──────── Dataset content
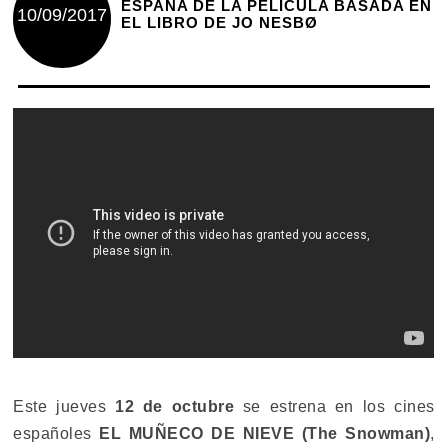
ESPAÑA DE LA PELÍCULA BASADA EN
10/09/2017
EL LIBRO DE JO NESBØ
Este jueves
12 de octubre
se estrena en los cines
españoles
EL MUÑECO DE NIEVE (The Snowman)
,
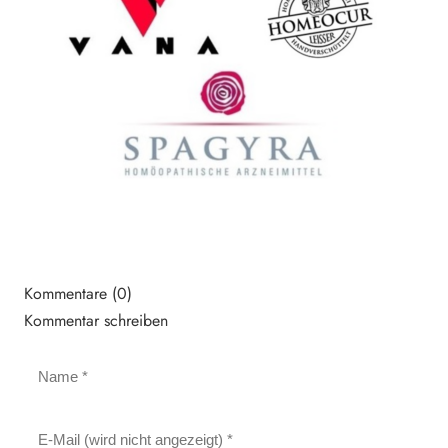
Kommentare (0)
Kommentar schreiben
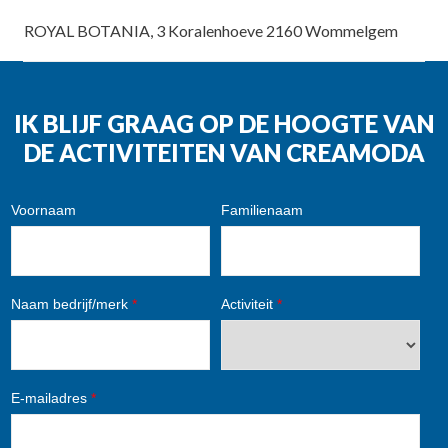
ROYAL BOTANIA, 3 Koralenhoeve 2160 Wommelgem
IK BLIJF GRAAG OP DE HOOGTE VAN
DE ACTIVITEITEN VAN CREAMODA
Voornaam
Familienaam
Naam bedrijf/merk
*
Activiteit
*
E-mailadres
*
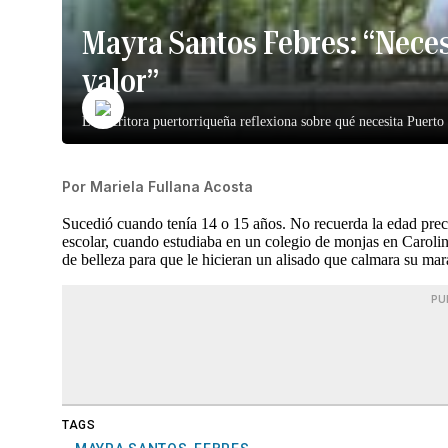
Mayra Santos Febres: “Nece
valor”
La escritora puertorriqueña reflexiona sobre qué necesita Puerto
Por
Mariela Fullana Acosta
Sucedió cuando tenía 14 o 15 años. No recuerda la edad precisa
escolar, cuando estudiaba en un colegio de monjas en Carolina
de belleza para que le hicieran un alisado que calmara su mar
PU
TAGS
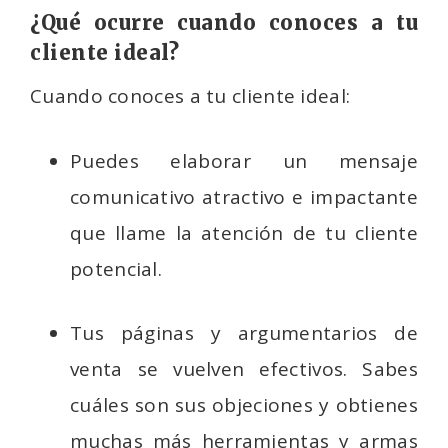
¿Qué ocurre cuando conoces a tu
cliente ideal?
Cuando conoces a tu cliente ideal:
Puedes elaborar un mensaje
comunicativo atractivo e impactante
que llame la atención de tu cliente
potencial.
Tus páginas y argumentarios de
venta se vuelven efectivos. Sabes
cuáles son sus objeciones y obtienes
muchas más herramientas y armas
────────────────
Reproduce all lines from the records above that include the word "cliente".

cliente ideal?
Cuando conoces a tu cliente ideal:
que llame la atención de tu cliente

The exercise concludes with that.